BACKGROUND OF THE INVENTION

[0010] This invention involves a method for identifying different fish stocks, particularly salmon, to determine the origin, migration patterns and spawning locations.

[0011] One method of identifying salmon includes a thermal technique by an immersion in water at an elevated temperature, thereby producing a detectable signature in the skeletal structure of the fish. However, this method is both stressful and results in a deterioration in the skeletal structure of the fish.

[0012] Another method of identifying fish, particularly salmon involves the use of a coded wire implant in the sinus area of the fish which can be detected by a magnetometer of other detectors such as x-ray irradiation of the implanted tag. This method also causes the fish to undergo stress.

[0013] Still another method of identifying salmon involves removing the adipose fin, which is detected visually; however, all of the above methods are very expensive and time consuming; also, as indicated, these techniques tend to be stressful to the fish.

[0014] Still another method of identifying salmon involves treatment with tetracycline, however this treatment is beginning to receive criticism from various health organizations, and hence its use may be considerably reduced in the future.

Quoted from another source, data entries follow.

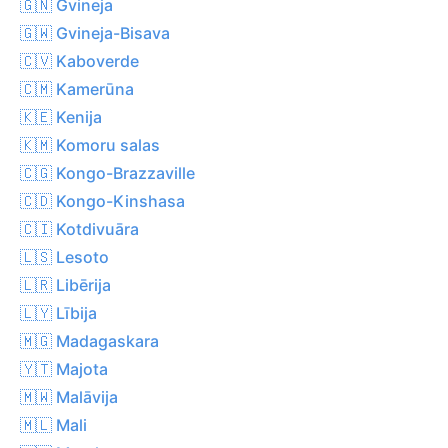
🇬🇳 Gvineja
🇬🇼 Gvineja-Bisava
🇨🇻 Kaboverde
🇨🇲 Kamerūna
🇰🇪 Kenija
🇰🇲 Komoru salas
🇨🇬 Kongo-Brazzaville
🇨🇩 Kongo-Kinshasa
🇨🇮 Kotdivuāra
🇱🇸 Lesoto
🇱🇷 Libērija
🇱🇾 Lībija
🇲🇬 Madagaskara
🇾🇹 Majota
🇲🇼 Malāvija
🇲🇱 Mali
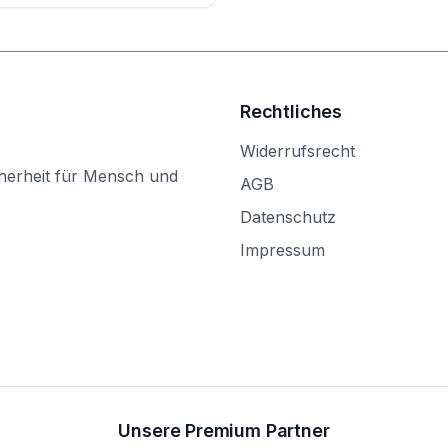
Rechtliches
Widerrufsrecht
herheit für Mensch und
AGB
Datenschutz
Impressum
Unsere Premium Partner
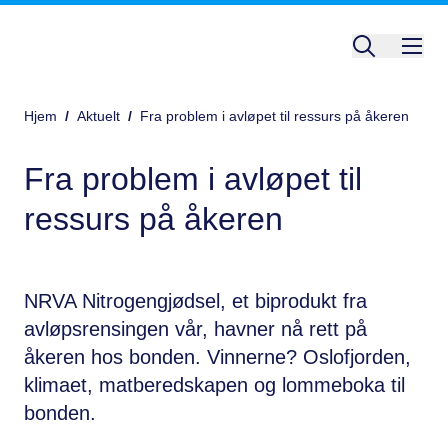
Hjem
/
Aktuelt
/
Fra problem i avløpet til ressurs på åkeren
Fra problem i avløpet til
ressurs på åkeren
NRVA Nitrogengjødsel, et biprodukt fra
avløpsrensingen vår, havner nå rett på
åkeren hos bonden. Vinnerne? Oslofjorden,
klimaet, matberedskapen og lommeboka til
bonden.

[0015] Various publications describe methods for tagging fish, and these include U.S. Pat. Nos. 3,545,405; 4,392,236; 4,750,490; 4,743,193; 5,325,940; 6,020,143; and, SU 968,902 and SU 1,316,613. However, none of the above patents do not adequately address the above problems of fish tagging, particularly salmon tagging.

THE INVENTION

[0016] According to the invention, there is provided a method of chemically marking the early life (or other) stage of the fish in the smolt stage with strontium chloride and/or hygroscopic salts thereof, or equivalents at different concentrations and multiple immersions, and then subsequently detecting the chemical signature in the odilif or skeletal structure using a scanning electron microscope, x-ray fluorescence, or by any other means.

[0017] The technique of the present invention avoids problems caused by other methods which may be more stressful to the fish, and the detection system is less expensive and requires much less time.